Backend secrets (GCP + Modal)

cd workspace/sprint_1_2/CODEBASE
conda activate vkist_ultra   # or your project env
PYTHONPATH=. python -c "from backend.implementation import config; print('GCP token loaded:', bool(config.GCP_ACCESS_TOKEN))"

Agent tools smoke (Exa + Supabase, no GCP)

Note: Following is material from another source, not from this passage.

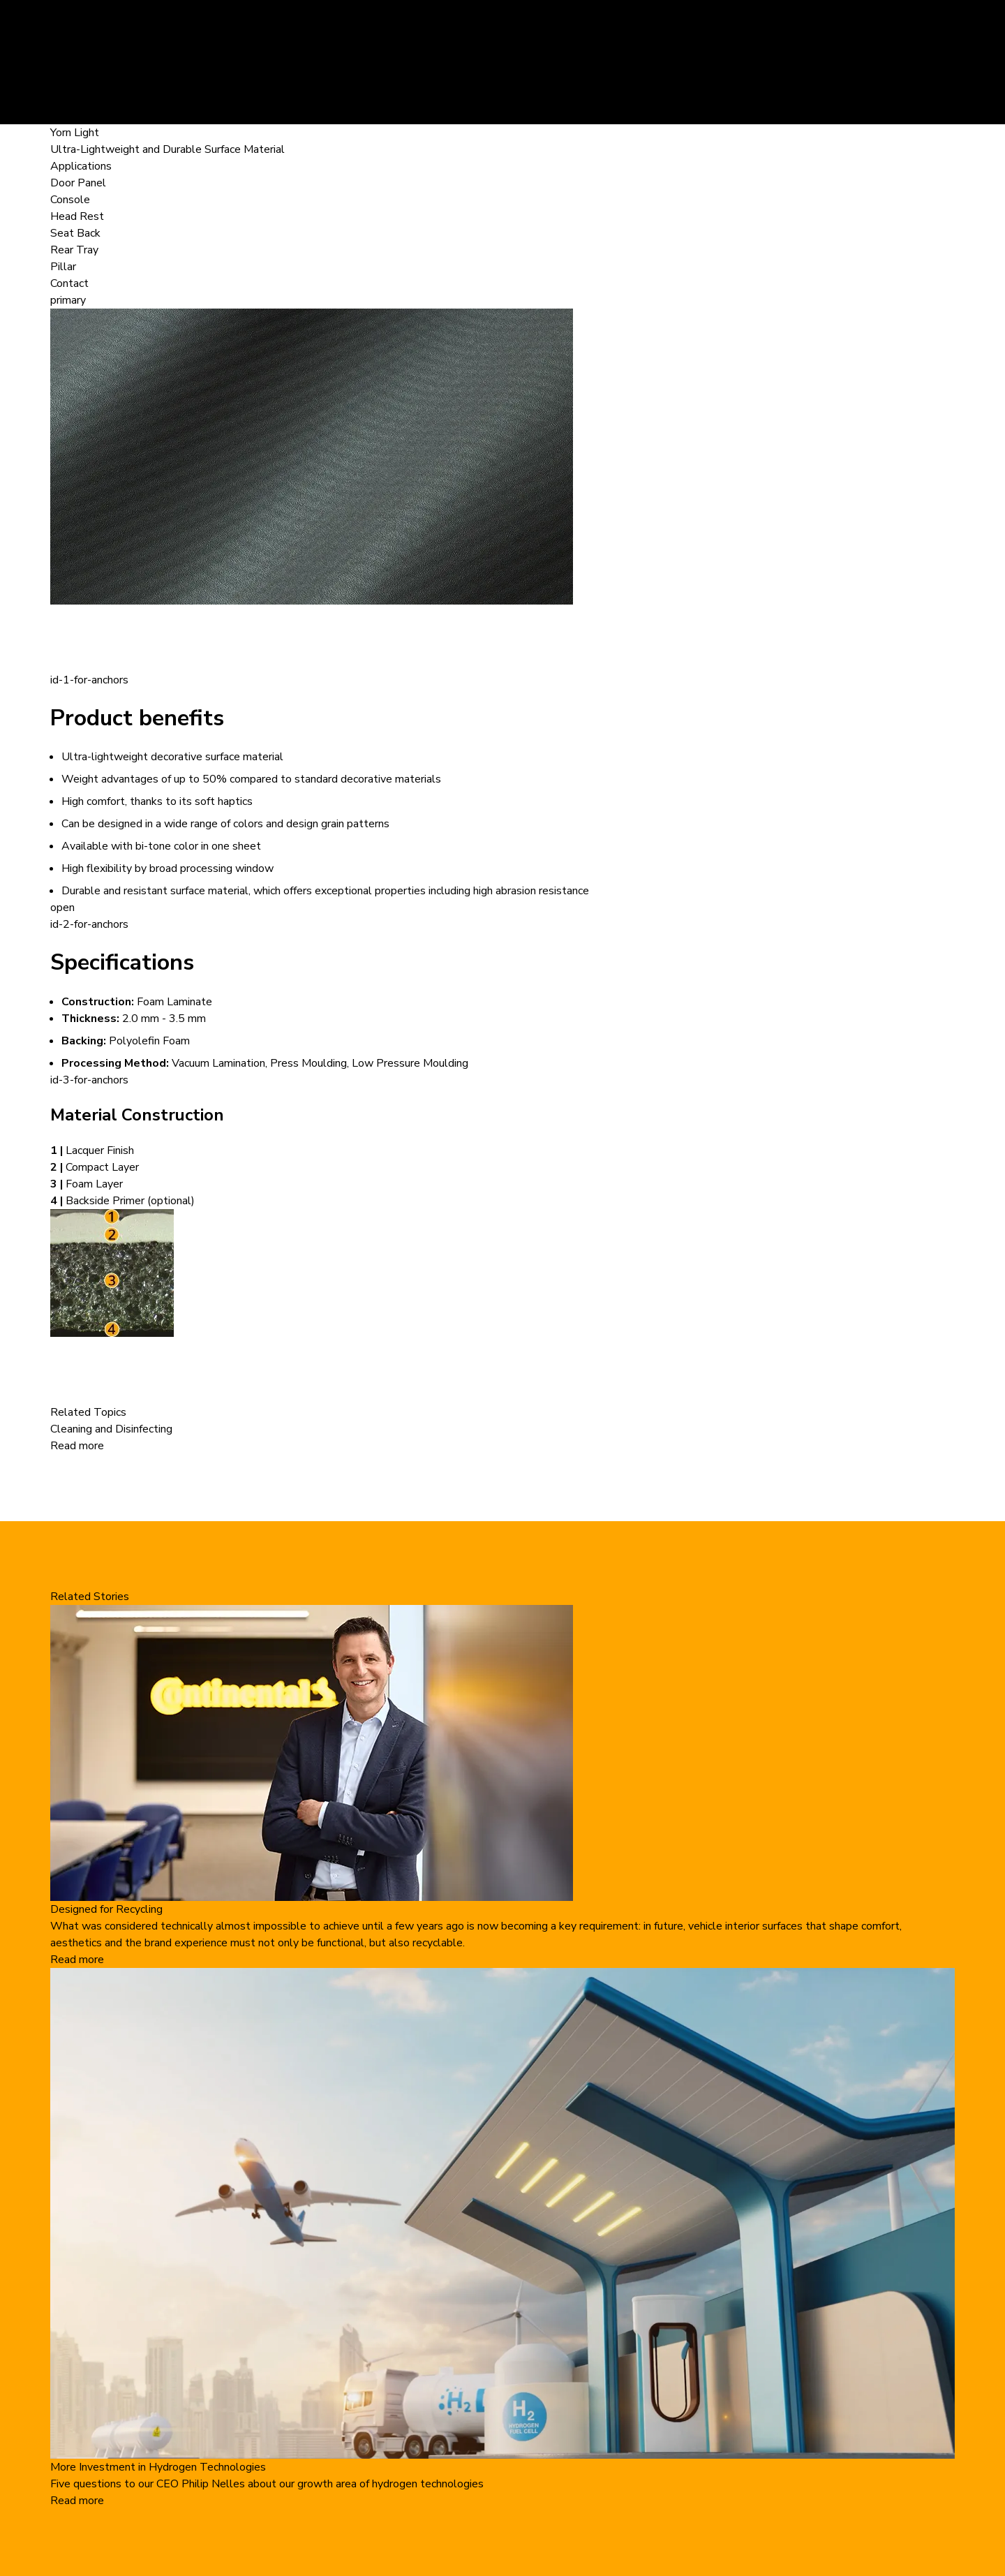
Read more (77, 1445)
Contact (69, 283)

cd workspace/sprint_1_2/CODEBASE
PYTHONPATH=. python backend/tests/smoke_agent_tools_server.py
# In another terminal:
cd workspace/sprint_1_2/CODEBASE/ml/tests/agent_tools && npm run smoke:bff

Knowledge ingestion

See workspace/sprint_1_2/CODEBASE/knowledge/implementation/ingestion/README.md — requires secrets/aws_secret/.env with Supabase credentials.


Security Rules

  1. Never commit secrets/ or any file containing real keys, tokens, or passwords.
  2. The root .gitignore already excludes secrets/. Before adding new secret paths, confirm they remain ignored.
  3. Do not paste secrets into source code, logs, issues, or PR comments.
  4. Share credentials only through your team's approved secret manager (1Password, Vault, GCP Secret Manager, etc.).
  5. Rotate tokens if they are ever exposed. GCP access tokens are short-lived; treat .env and API keys as long-lived secrets.

For agent and CI guardrails, see AGENT_SKILL/secrets_and_phi_safety/SKILL.md.


Getting Credentials

If you do not have access to a required service:

  1. Ask the project lead for onboarding to the relevant cloud account (GCP, Modal, Supabase, AWS).
  2. Use the tables above to identify which variables or files you need for your sprint task.
  3. Start with the smoke tests in Verify Your Setup to confirm only the secrets you need are wired correctly.